投資ファンドの成績をみる場合には数年間の利益のバラつきを見る。例えばある投資ファンドの過去10年間の平均の年利益率が10%、バラつきの程度(標準偏差)が6%だったとするとリスクとはこの6%のことである。この投資ファンドを買えば年間利益率が10%±6%の間に入る確率はおよそ65%である。リスクと期待値の関係を端的に表すのがシャープレシオで市場金利をゼロとすればこの場合シャープレシオは10/6=1.67となる。シャープレシオ2.0以上で優秀、1.0以上でまあまあという評価のようだ。
個別銘柄やインデックスの価格の変動についてはボラティリティという言葉が使われる。これもバラつき=標準偏差のことだが、投資ファンドの例とはバラつきを測る対象が違う。投資ファンドの場合は各年の利益率のバラつきを対象とするが、インデックスのボラティリティとは一定期間の日々の株価の変動率(当日株価÷前日株価)のバラつきを年率に置き換えたものである。毎日一定の比率で上昇したり下落したりすれば変動率は一定なのでボラティリティはゼロとなってリスクは非常に低く極めて安定した運用ができることになり、これは分かりやすい。逆に高値波乱のように乱高下するときには変動率のバラつきが大きくリスクが高いので、一般的には利益を出すのは難しいと言える。
1日新値法など短期順張りスィングでトレードする場合、月間変動率の平均と年間利益率の相関関係を調べると明らかに変動率が高い方、すなわちリスクが高い方が利益率も高くなる傾向がある。正にハイリスク・ハイリターンである。ところが逆張りではまったく逆で、変動率が高ければ危険が高いだけで期待利益率もマイナスになる。そして変動が少ない方、いわばローリスクの方がハイリターンになる。ただ、順張りが上手く行ったときのハイリターンのレベルは2倍3倍は普通にあるのに比較して逆張りで年2倍のリターンを獲得するのはかなり難しいと思う。

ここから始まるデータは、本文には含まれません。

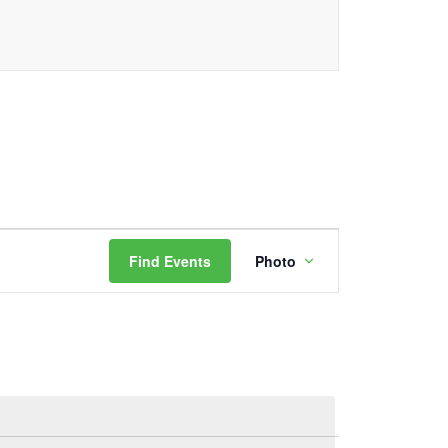
Event
Find Events
Photo
Views
Navigation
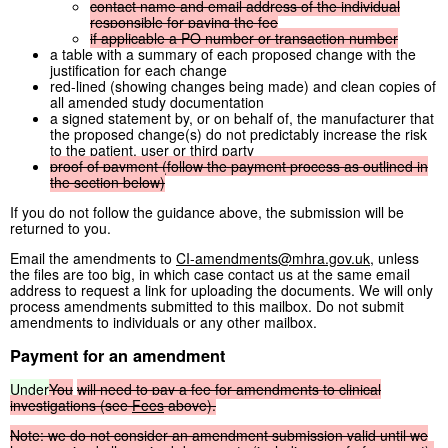
contact
name
and
email
address
of
the
individual
responsible
for
paying
the
fee
if
applicable
a
PO
number
or
transaction
number
a table with a summary of each proposed change with the
justification for each change
red-lined (showing changes being made) and clean copies of
all amended study documentation
a signed statement by, or on behalf of, the manufacturer that
the proposed change(s) do not predictably increase the risk
to the patient, user or third party
proof
of
payment
(follow
the
payment
process
as
outlined
in
the
section
below)
If you do not follow the guidance above, the submission will be
returned to you.
Email the amendments to
CI-amendments@mhra.gov.uk
, unless
the files are too big, in which case contact us at the same email
address to request a link for uploading the documents. We will only
process amendments submitted to this mailbox. Do not submit
amendments to individuals or any other mailbox.
Payment for an amendment
Under
You
will
need
to
pay
a
fee
for
amendments
to
clinical
investigations
(see
Fees
above).
Note: we
do
not
consider
an
amendment
submission
valid
until
we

信用取引、先物取引、FXなどでレバレッジを高くかけると収益の変動が大きくなり、大きな損失を被ることもあるので、リスクが高い取引と言われることも理解しやすい。逆に自分が耐えられる損失が分かっていれば、このレバレッジを調整することでリスクもコントロールできる。私は個別銘柄については最大ドローダウンが20%程度になるようにレバレッジを調整している。